WHAT THE TASK ASKS:
All lines below between the line with "Seja um afiliado" and the line with "orld without end. Amen.", including both, must be copied exactly, and the pictures must be omitted.

SUPPLIED RECORDS:

BEGIN

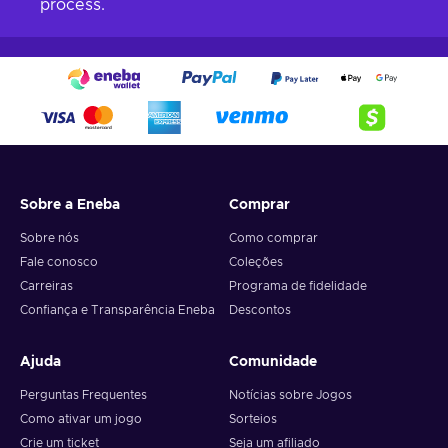
process.
Sobre a Eneba
Comprar
Sobre nós
Como comprar
Fale conosco
Coleções
Carreiras
Programa de fidelidade
Confiança e Transparência Eneba
Descontos
Ajuda
Comunidade
Perguntas Frequentes
Notícias sobre Jogos
Como ativar um jogo
Sorteios
Crie um ticket
Seja um afiliado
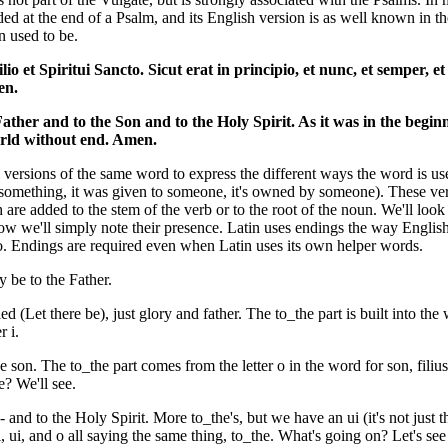
ded at the end of a Psalm, and its English version is as well known in t
on used to be.
ilio et Spiritui Sancto. Sicut erat in principio, et nunc, et semper, et
en.
Father and to the Son and to the Holy Spirit. As it was in the begin
orld without end. Amen.
 versions of the same word to express the different ways the word is use
n something, it was given to someone, it's owned by someone). These v
are added to the stem of the verb or to the root of the noun. We'll look
 now we'll simply note their presence. Latin uses endings the way Englis
to. Endings are required even when Latin uses its own helper words.
y be to the Father.
ied (Let there be), just glory and father. The to_the part is built into the
r i.
the son. The to_the part comes from the letter o in the word for son, fil
e? We'll see.
 - and to the Holy Spirit. More to_the's, but we have an ui (it's not just t
 ui, and o all saying the same thing, to_the. What's going on? Let's see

END

ANSWER AREA:
Seja um afiliado
ded at the end of a Psalm, and its English version is as well known in t
on used to be.
ilio et Spiritui Sancto. Sicut erat in principio, et nunc, et semper, et
en.
Father and to the Son and to the Holy Spirit. As it was in the begin
orld without end. Amen.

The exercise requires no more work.